> [WHAT THIS TASK INVOLVES]: Exactly as written, reproduce the lines from the beginning of the data through the line containing "метро Печерская"; the pictures are not reproduced.
=== Begin Enclosure ===
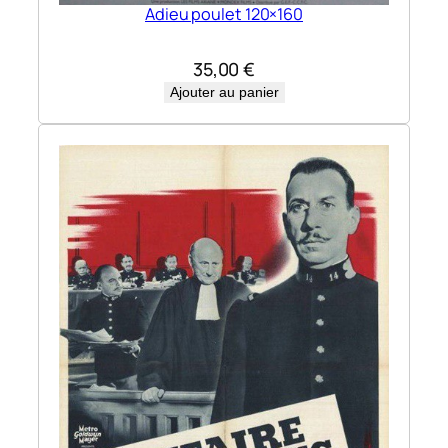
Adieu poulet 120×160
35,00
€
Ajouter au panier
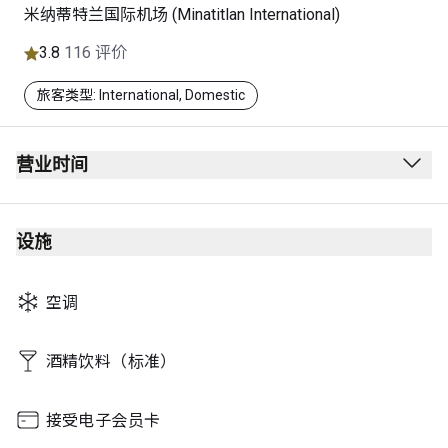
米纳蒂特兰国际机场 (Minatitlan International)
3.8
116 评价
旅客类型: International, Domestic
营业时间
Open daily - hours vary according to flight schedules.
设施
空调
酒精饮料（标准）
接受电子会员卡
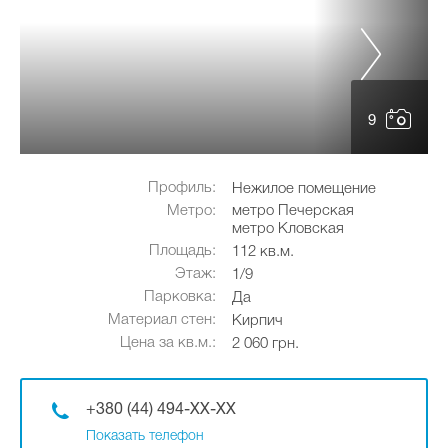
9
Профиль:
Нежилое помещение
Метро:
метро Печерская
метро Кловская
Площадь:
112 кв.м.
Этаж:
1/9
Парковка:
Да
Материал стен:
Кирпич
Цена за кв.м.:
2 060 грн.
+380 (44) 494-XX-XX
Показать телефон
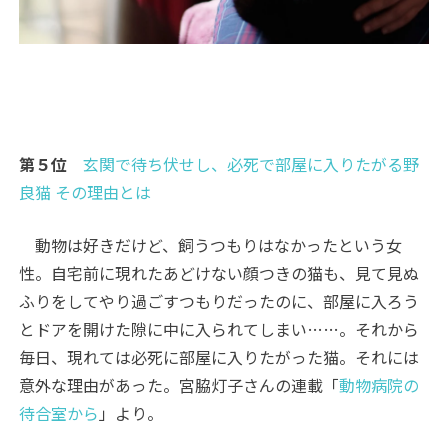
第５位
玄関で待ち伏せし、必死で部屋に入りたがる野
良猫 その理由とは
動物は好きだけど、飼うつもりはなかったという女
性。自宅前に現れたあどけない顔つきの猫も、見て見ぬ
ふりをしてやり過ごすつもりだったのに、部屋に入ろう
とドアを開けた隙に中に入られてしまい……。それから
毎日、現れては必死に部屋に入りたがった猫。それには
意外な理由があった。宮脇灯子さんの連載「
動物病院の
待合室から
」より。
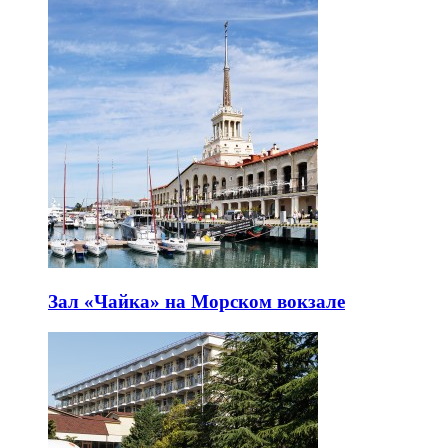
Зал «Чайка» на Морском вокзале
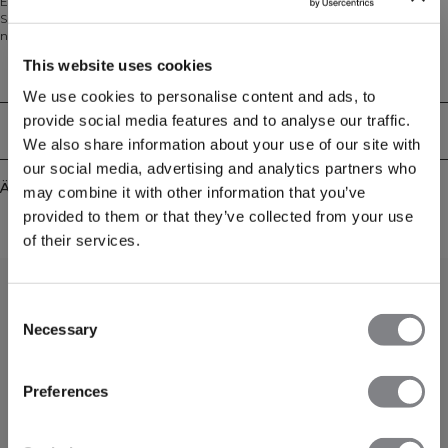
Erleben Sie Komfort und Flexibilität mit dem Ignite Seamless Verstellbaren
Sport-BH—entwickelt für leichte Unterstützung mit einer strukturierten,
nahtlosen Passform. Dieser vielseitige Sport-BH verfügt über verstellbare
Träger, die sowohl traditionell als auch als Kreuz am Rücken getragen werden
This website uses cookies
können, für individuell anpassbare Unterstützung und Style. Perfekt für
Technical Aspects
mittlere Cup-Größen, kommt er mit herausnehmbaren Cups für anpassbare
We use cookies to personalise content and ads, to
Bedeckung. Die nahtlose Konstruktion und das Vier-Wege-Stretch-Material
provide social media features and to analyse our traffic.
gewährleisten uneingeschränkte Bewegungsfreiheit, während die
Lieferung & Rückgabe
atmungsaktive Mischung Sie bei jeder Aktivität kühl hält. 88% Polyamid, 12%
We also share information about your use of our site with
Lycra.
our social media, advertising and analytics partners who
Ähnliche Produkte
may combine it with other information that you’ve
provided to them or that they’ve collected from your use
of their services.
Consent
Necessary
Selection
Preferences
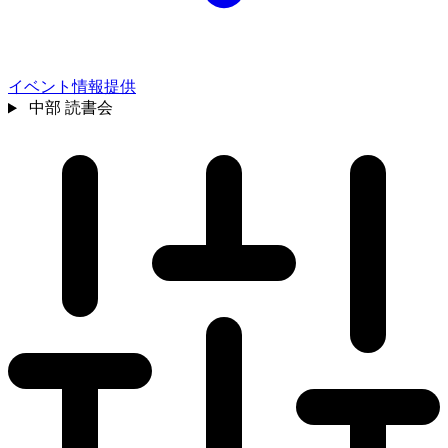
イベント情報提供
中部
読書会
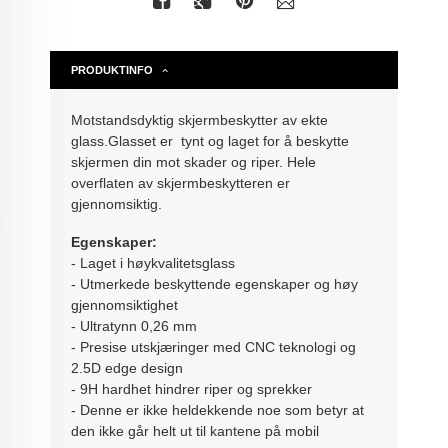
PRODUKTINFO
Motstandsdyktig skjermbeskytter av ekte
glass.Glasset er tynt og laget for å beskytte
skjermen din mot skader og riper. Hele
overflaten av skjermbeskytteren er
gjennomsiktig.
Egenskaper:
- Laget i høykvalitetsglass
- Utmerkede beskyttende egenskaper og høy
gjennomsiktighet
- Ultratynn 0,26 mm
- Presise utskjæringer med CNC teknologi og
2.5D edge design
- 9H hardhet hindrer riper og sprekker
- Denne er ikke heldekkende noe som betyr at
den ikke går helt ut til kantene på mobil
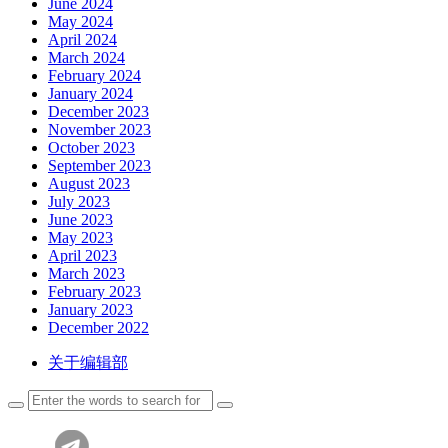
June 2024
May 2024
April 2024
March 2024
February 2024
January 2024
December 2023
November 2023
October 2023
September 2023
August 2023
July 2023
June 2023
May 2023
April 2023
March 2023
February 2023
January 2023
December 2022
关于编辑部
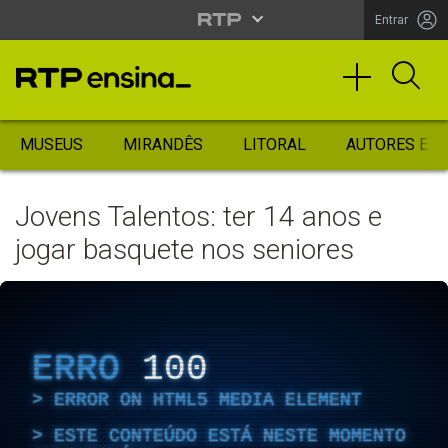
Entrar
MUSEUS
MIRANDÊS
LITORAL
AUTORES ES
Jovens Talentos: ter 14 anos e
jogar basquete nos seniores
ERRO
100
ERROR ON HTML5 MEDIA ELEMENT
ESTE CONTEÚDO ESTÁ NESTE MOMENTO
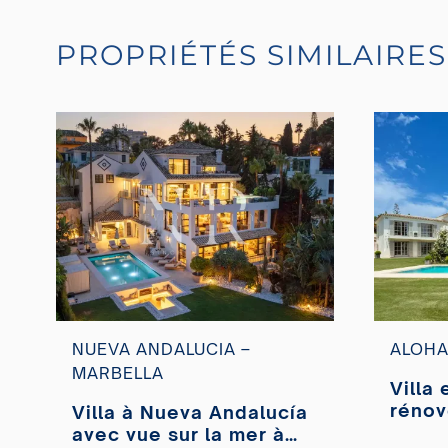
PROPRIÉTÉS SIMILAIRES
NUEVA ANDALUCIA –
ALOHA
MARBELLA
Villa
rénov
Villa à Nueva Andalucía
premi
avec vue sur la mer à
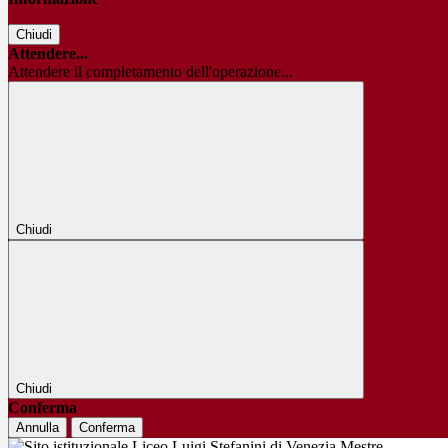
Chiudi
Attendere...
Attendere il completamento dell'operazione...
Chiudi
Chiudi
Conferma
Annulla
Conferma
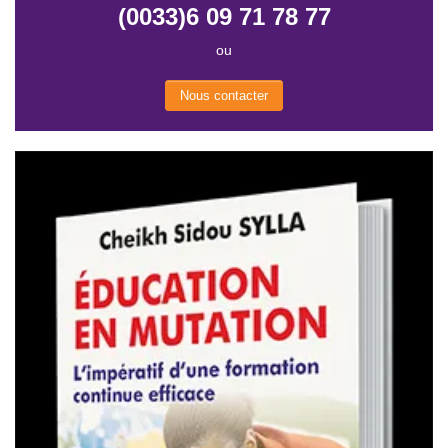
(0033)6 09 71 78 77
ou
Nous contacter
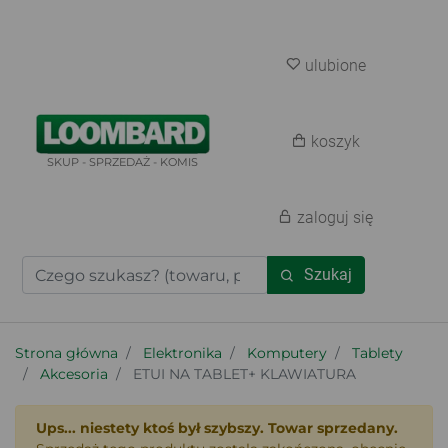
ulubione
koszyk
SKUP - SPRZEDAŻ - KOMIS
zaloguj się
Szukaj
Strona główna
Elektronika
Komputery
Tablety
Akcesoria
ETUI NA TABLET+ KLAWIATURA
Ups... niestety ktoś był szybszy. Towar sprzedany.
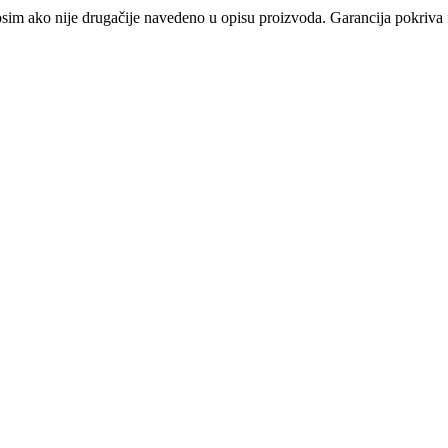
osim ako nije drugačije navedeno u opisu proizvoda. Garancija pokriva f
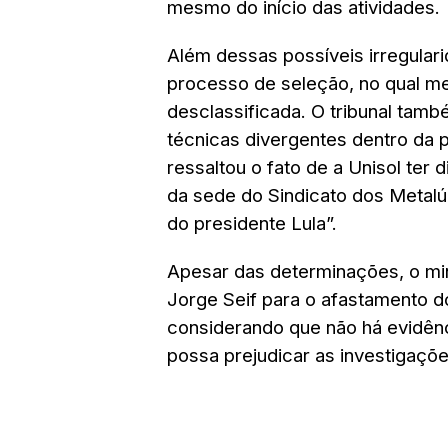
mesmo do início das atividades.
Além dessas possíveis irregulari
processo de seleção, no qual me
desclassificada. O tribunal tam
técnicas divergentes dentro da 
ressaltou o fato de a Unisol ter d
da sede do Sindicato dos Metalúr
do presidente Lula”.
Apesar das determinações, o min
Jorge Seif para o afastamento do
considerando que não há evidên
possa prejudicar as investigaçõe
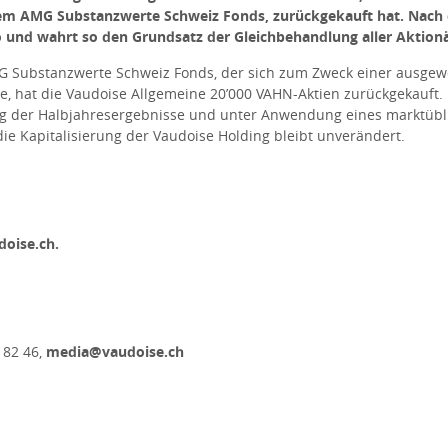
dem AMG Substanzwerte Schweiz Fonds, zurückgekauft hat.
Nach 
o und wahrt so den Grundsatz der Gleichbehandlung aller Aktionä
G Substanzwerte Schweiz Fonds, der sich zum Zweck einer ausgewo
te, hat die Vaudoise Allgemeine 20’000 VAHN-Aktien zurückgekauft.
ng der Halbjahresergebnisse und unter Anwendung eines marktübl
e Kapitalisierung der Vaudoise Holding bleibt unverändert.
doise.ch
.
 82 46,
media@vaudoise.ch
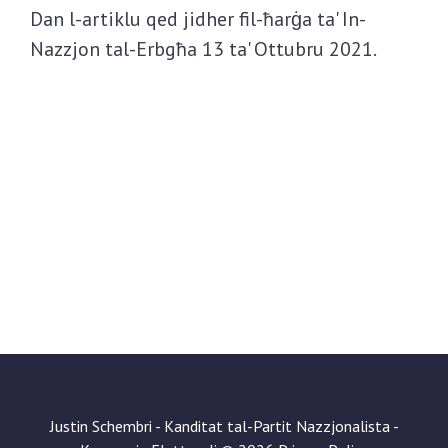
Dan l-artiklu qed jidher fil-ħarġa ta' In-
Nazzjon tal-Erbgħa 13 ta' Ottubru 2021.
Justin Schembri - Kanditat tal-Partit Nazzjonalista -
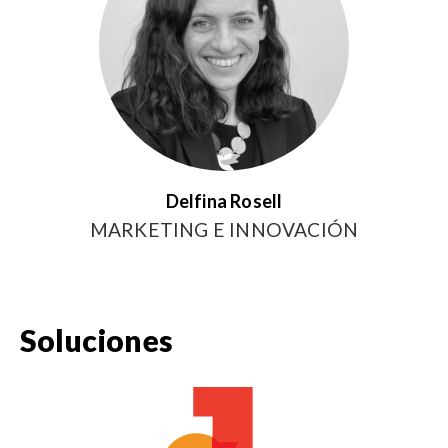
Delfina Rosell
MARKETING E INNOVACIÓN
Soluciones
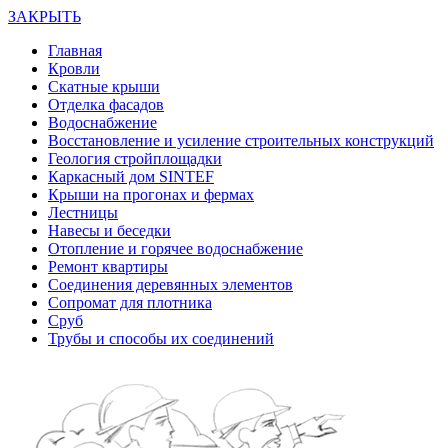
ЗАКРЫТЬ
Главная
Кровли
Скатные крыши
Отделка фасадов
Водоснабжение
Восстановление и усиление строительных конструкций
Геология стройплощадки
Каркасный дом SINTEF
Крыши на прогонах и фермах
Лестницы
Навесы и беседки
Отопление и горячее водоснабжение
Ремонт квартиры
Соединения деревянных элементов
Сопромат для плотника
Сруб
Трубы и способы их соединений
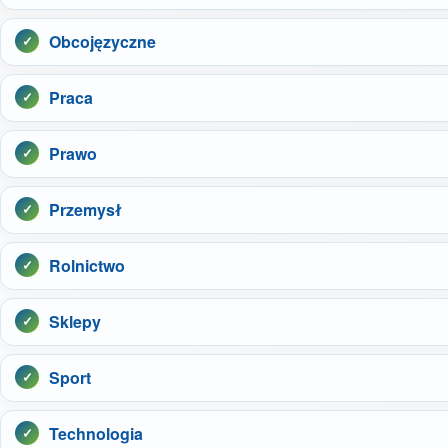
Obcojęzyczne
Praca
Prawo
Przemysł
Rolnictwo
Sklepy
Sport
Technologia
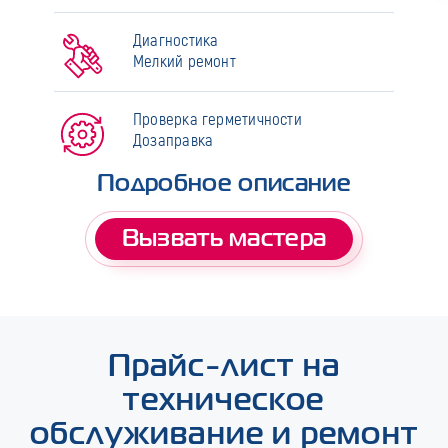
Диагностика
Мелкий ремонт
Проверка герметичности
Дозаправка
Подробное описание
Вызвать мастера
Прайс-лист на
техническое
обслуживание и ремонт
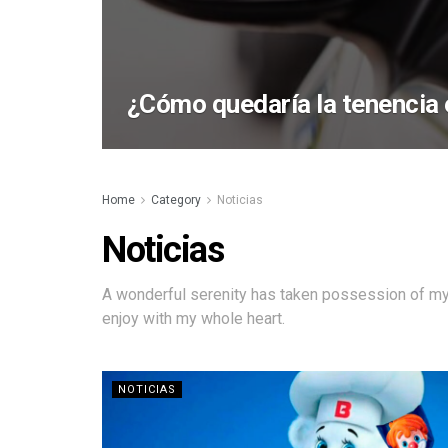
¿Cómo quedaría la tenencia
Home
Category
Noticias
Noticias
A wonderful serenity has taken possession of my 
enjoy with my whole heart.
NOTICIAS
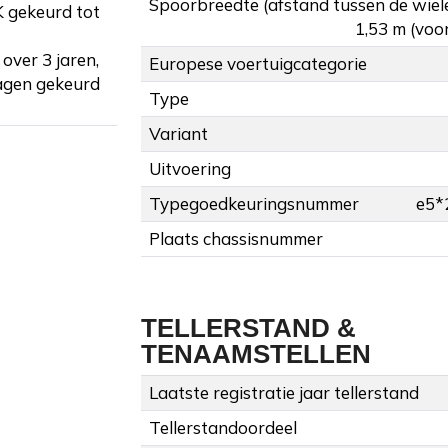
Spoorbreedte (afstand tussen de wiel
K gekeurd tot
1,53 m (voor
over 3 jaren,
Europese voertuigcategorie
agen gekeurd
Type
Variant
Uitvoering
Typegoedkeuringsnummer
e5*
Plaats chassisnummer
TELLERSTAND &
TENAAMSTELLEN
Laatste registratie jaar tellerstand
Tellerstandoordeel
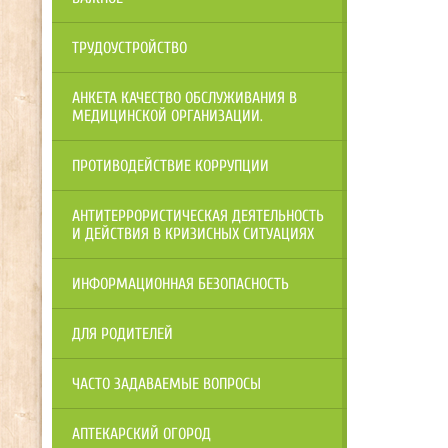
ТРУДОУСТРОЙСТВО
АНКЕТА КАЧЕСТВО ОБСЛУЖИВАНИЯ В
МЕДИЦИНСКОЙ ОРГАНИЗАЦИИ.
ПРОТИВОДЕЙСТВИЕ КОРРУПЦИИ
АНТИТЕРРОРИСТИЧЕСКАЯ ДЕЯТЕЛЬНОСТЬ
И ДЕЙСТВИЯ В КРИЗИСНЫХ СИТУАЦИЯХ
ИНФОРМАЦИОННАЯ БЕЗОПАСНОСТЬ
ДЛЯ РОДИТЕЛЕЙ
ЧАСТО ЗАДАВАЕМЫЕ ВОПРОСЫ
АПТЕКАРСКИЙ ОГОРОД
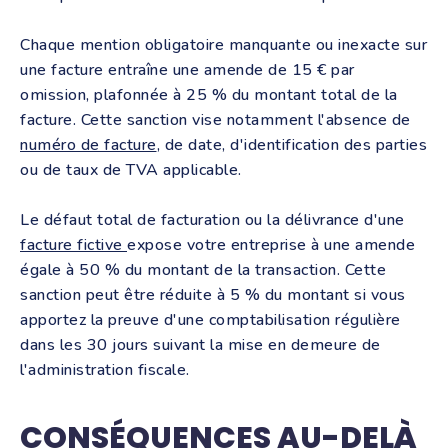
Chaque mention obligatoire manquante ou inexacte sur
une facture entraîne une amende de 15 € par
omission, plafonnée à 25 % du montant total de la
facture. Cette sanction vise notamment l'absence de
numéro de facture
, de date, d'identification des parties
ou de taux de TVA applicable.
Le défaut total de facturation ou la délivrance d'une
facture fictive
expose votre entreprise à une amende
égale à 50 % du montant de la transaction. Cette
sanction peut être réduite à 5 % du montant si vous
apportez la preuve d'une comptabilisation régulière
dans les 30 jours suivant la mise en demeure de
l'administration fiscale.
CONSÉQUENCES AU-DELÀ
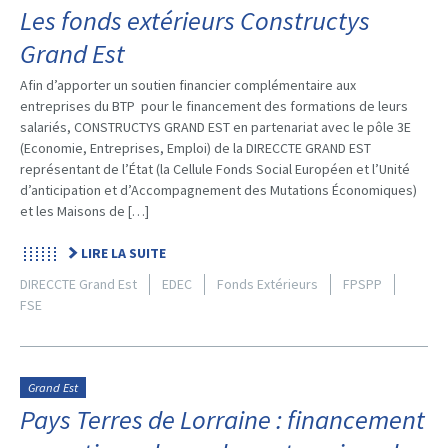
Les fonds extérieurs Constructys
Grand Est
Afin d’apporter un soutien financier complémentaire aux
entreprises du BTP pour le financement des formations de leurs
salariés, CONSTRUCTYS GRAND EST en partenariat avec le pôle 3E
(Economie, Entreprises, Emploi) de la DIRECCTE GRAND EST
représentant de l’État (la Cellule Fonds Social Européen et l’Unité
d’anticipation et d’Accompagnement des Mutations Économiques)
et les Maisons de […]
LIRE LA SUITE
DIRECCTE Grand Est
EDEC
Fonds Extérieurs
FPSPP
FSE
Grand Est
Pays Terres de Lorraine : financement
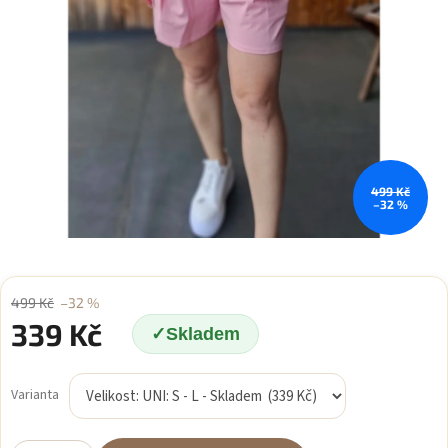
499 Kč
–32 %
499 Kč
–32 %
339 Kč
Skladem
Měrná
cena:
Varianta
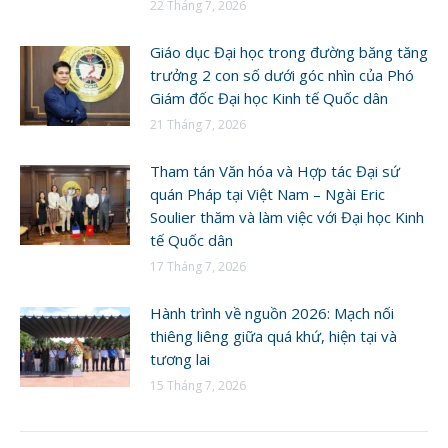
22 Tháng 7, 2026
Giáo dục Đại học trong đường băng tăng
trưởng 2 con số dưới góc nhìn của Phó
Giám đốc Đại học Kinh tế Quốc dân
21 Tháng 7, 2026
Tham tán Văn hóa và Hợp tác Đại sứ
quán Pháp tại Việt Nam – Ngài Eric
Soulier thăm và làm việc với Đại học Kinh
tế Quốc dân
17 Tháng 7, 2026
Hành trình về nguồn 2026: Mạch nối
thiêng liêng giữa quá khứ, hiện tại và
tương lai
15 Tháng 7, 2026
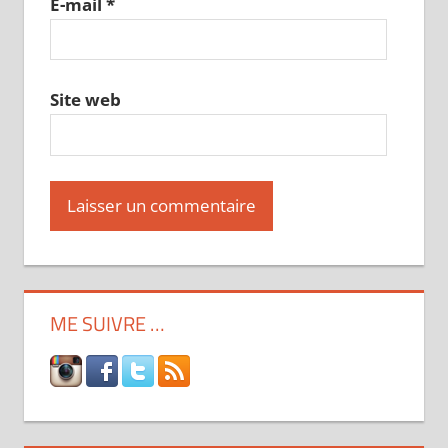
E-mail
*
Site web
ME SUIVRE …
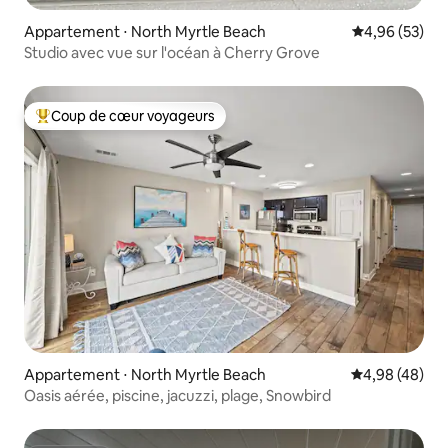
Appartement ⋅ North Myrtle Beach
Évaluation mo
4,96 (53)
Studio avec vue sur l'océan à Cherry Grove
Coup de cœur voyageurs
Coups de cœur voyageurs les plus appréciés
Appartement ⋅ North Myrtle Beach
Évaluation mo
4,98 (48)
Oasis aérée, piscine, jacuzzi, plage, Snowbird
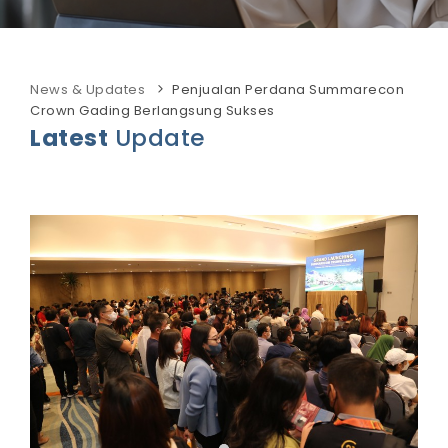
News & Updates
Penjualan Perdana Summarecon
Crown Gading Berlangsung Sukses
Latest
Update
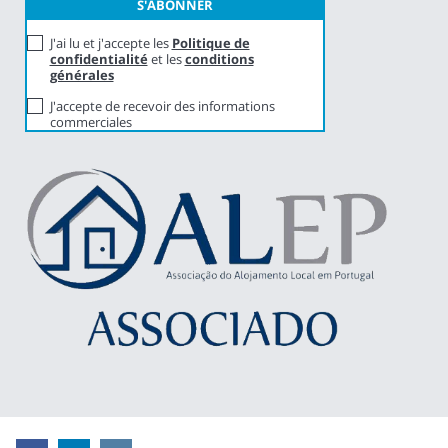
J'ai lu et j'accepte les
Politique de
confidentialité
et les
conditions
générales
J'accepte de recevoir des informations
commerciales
=== End Enclosure ===
> [EXERCISE RESULT]:
Adieu poulet 120×160
35,00
€
Ajouter au panier
米纳蒂特兰国际机场 (Minatitlan International)
3.8
116 评价
旅客类型: International, Domestic
营业时间
Open daily - hours vary according to flight schedules.
设施
空调
酒精饮料（标准）
接受电子会员卡
9
Профиль:
Нежилое помещение
Метро:
метро Печерская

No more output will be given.